Si bien es cierto que en la experiencia clínica esto sería una “corrección” de las “equivocaciones” de ese Yo para cambiarlo por otro Yo menos distorsionado en el sistema, para que comprenda, por ejemplo, su temor a depender del objeto, su envidia y su agresión como defensa narcisista a las relaciones de objeto[1], por ejemplo. No analiza las causas que originan esas desconfianzas, ni tampoco garantiza que la desconfianza no aparezca desde otro lado, o que simplemente las diferencias que sean latentes desde otro marco y que ya sea demasiado tarde para la reconciliación o cualquiera sea el tipo de ganancia secundaria o goce tras la repetición.

Respecto a la sistémica, no podemos menospreciar el aporte que puede dar a los pacientes, ya que pueden evitar desenlaces lamentables que no tendrían por qué ocurrir y hacer que todo “desastre” de pareja finalice en el peor de los escenarios, provocando serias heridas y huellas a los pacientes por no haber actuado o reaccionado a tiempo. Sé que esto último es un debate aún polémico y aquí no pretendo concluirlo, pero dejo esto como un debate que abre un tajo en la coherencia analítica, intentando mostrar ciertos límites de ella.

Podríamos de alguna forma, como piensan los Sistémicos, entregar una ayuda dentro de los conflictos más manifiestos o visibles.
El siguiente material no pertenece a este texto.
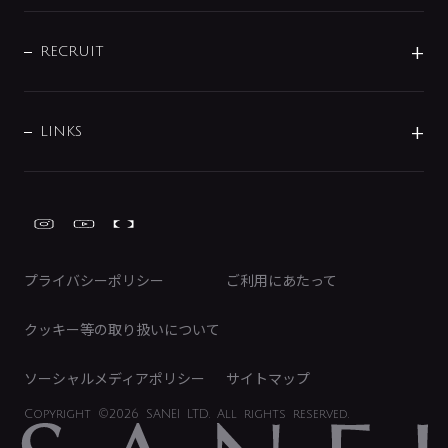
配管部材
IENI
IR情報
サポートチャット
ブランド・グループ紹介
キッチン周辺用品
IRニュース
データダウンロード
RECRUIT
事業所案内
バス・空調周辺用品
経営情報
節湯水栓・節水水栓について
ショールーム
洗面周辺用品
採用情報
業績・財務情報
環境配慮バルブ登録制度について
水栓金具の製造工程
洗濯機周辺用品
募集要項
IRライブラリ
LINKS
みらいエコ住宅2026事業
トイレ周辺用品
株式情報
類似品・模倣品にご注意ください
ガーデニング周辺用品
Global Site
IRカレンダー
工具
FAQ（IR向け）
ディスクロージャーポリシー
免責事項
プライバシーポリシー
ご利用にあたって
IRに関するお問い合わせ
電子公告
クッキー等の取り扱いについて
ソーシャルメディアポリシー
サイトマップ
Copyright
©2026 SANEI LTD.
All rights reserved.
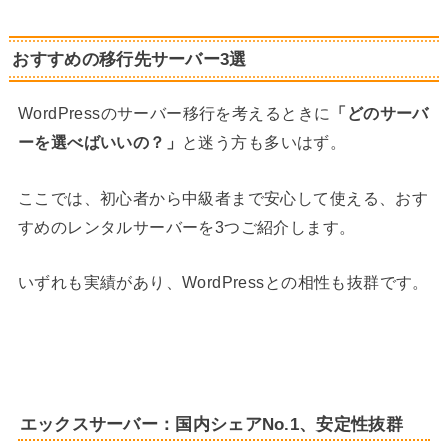
おすすめの移行先サーバー3選
WordPressのサーバー移行を考えるときに
「どのサーバ
ーを選べばいいの？」
と迷う方も多いはず。
ここでは、初心者から中級者まで安心して使える、おす
すめのレンタルサーバーを3つご紹介します。
いずれも実績があり、WordPressとの相性も抜群です。
エックスサーバー：国内シェアNo.1、安定性抜群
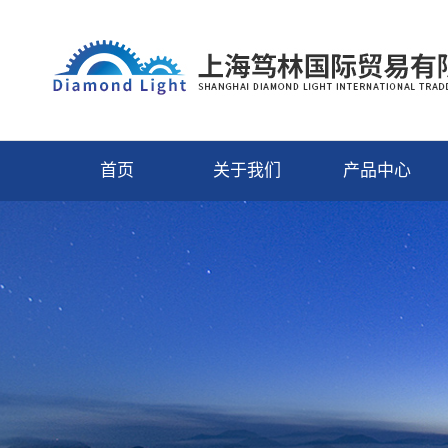
首页
关于我们
产品中心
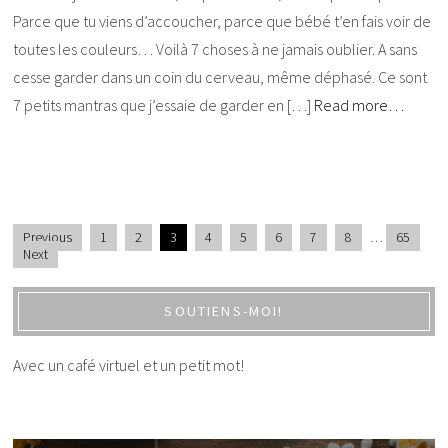
Parce que tu viens d’accoucher, parce que bébé t’en fais voir de
toutes les couleurs… Voilà 7 choses à ne jamais oublier. A sans
cesse garder dans un coin du cerveau, même déphasé. Ce sont
7 petits mantras que j’essaie de garder en […]
Read more…
Previous
1
2
3
4
5
6
7
8
…
65
Next
SOUTIENS-MOI!
Avec un café virtuel et un petit mot!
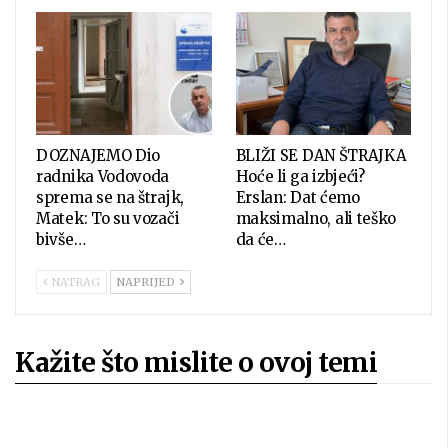
DOZNAJEMO Dio
BLIŽI SE DAN ŠTRAJKA
radnika Vodovoda
Hoće li ga izbjeći?
sprema se na štrajk,
Erslan: Dat ćemo
Matek: To su vozači
maksimalno, ali teško
bivše…
da će…
NATRAG
NAPRIJED
Kažite što mislite o ovoj temi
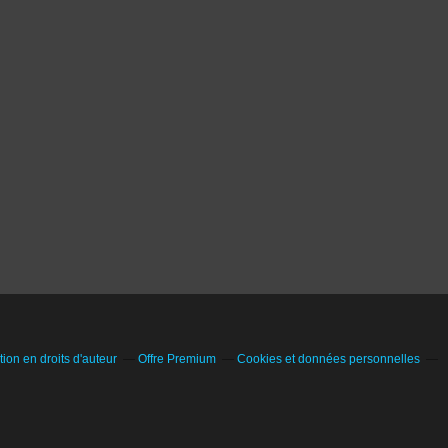
on en droits d'auteur
Offre Premium
Cookies et données personnelles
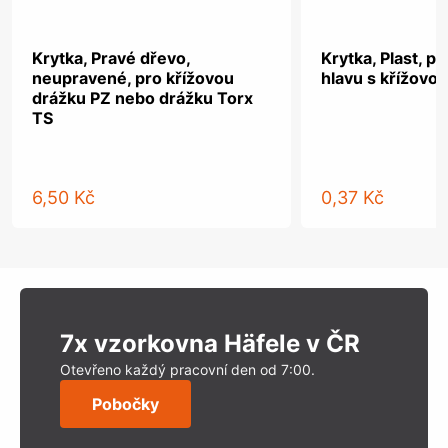
Krytka, Pravé dřevo,
Krytka, Plast, p
neupravené, pro křížovou
hlavu s křížovo
drážku PZ nebo drážku Torx
TS
6,50 Kč
0,37 Kč
7x vzorkovna Häfele v ČR
Otevřeno každý pracovní den od 7:00.
Pobočky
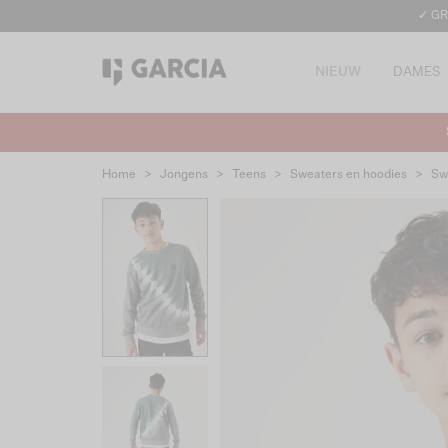
✓ GR
NIEUW
DAMES
Home
>
Jongens
>
Teens
>
Sweaters en hoodies
>
Sw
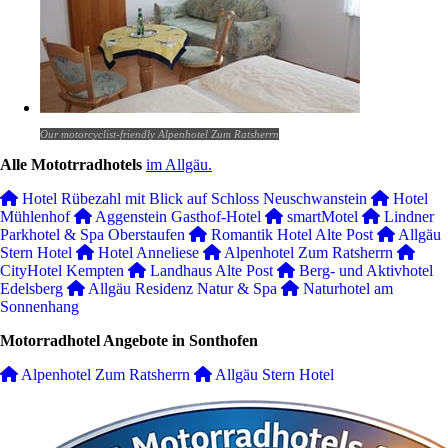
Our motorcyclist-friendly Alpenhotel Zum Ratsherrn
Alle Mototrradhotels
im Allgäu.
Hotel Rübezahl mit Blick auf Schloss Neuschwanstein
Hotel
Mühlenhof
Aggenstein Gasthof-Hotel
smartMotel
Lindner
Parkhotel & Spa Oberstaufen
Romantik Hotel Alte Post
Allgäu
Stern Hotel
Hotel Anneliese
Alpenhotel Zum Ratsherrn
CityHotel Kempten
Landhaus Alte Post
Berg- und Aktivhotel
Edelsberg
Allgäu Residenz Natur & Spa
Naturhotel am
Sonnenhang
Motorradhotel Angebote in Sonthofen
Alpenhotel Zum Ratsherrn
Allgäu Stern Hotel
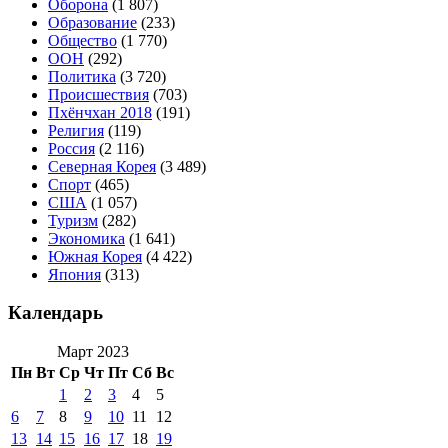
Оборона
(1 807)
Образование
(233)
Общество
(1 770)
ООН
(292)
Политика
(3 720)
Происшествия
(703)
Пхёнчхан 2018
(191)
Религия
(119)
Россия
(2 116)
Северная Корея
(3 489)
Спорт
(465)
США
(1 057)
Туризм
(282)
Экономика
(1 641)
Южная Корея
(4 422)
Япония
(313)
Календарь
Март 2023
Пн
Вт
Ср
Чт
Пт
Сб
Вс
1
2
3
4
5
6
7
8
9
10
11
12
13
14
15
16
17
18
19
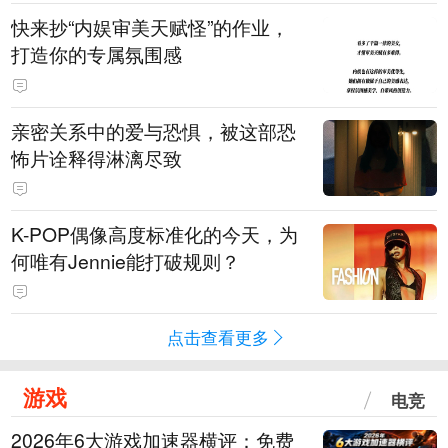
快来抄“内娱审美天赋怪”的作业，
打造你的专属氛围感
亲密关系中的爱与恐惧，被这部恐
怖片诠释得淋漓尽致
K-POP偶像高度标准化的今天，为
何唯有Jennie能打破规则？
点击查看更多
游戏
电竞
2026年6大游戏加速器横评：免费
Los sistémicos tienen la esperanza de que al provocar un Cambio 2 en los actores del sistema, el síntoma, digamos invisible, de las relaciones no distinguidas o diferenciadas, rompería el ciclo vicioso, aflojando su estructura hacia una Morfogénesis que permita la apertura a nuevos escenarios y oportunidades de acción. Una nueva Crisis (prescripciones paradójicas por ejemplo) que permita cambios reales y sostenidos; no cambios maquillados que sólo son hambre para hoy y hambre para mañana que son los llamados Cambio 1, que ante las influencias no predichas por los actores hacen regresar el síntoma hacia su mismo compás. Se podría decir que toda relación humana o alianza tiene implícito un modo de comportamiento tendiente a repetir los mismos patrones de conducta o acción para que se mantenga un equilibrio estable que no perturbe las comunicaciones ni provoque nuevos conflictos, o que en cada conflicto, el sistema regule los ruidos por los canales ya construidos. En ese sentido, si un ruido es lo suficientemente poderoso (síntoma como cuantitativo), desorganizará el sistema, provocando una inestabilidad y generaría síntomas.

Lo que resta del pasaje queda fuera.